EXERCISE DIRECTIONS
Return each line of the records with nothing changed, pictures excepted.

SUPPLIED DATA
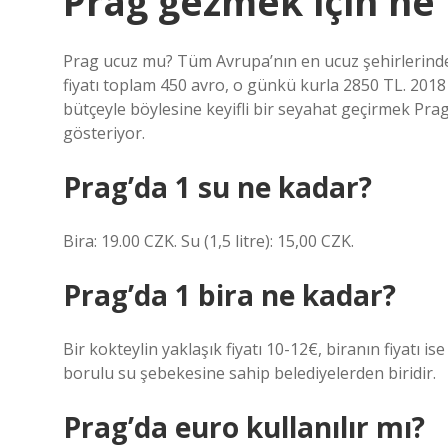
Prag gezmek için ne
Prag ucuz mu? Tüm Avrupa’nın en ucuz şehirlerinden 
fiyatı toplam 450 avro, o günkü kurla 2850 TL. 201
bütçeyle böylesine keyifli bir seyahat geçirmek Pra
gösteriyor.
Prag’da 1 su ne kadar?
Bira: 19.00 CZK. Su (1,5 litre): 15,00 CZK.
Prag’da 1 bira ne kadar?
Bir kokteylin yaklaşık fiyatı 10-12€, biranın fiyatı is
borulu su şebekesine sahip belediyelerden biridir.
Prag’da euro kullanılır mı?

RESPONSE AREA
Prag gezmek için ne
Prag ucuz mu? Tüm Avrupa’nın en ucuz şehirlerinden 
fiyatı toplam 450 avro, o günkü kurla 2850 TL. 201
bütçeyle böylesine keyifli bir seyahat geçirmek Pra
gösteriyor.
Prag’da 1 su ne kadar?
Bira: 19.00 CZK. Su (1,5 litre): 15,00 CZK.
Prag’da 1 bira ne kadar?
Bir kokteylin yaklaşık fiyatı 10-12€, biranın fiyatı is
borulu su şebekesine sahip belediyelerden biridir.
Prag’da euro kullanılır mı?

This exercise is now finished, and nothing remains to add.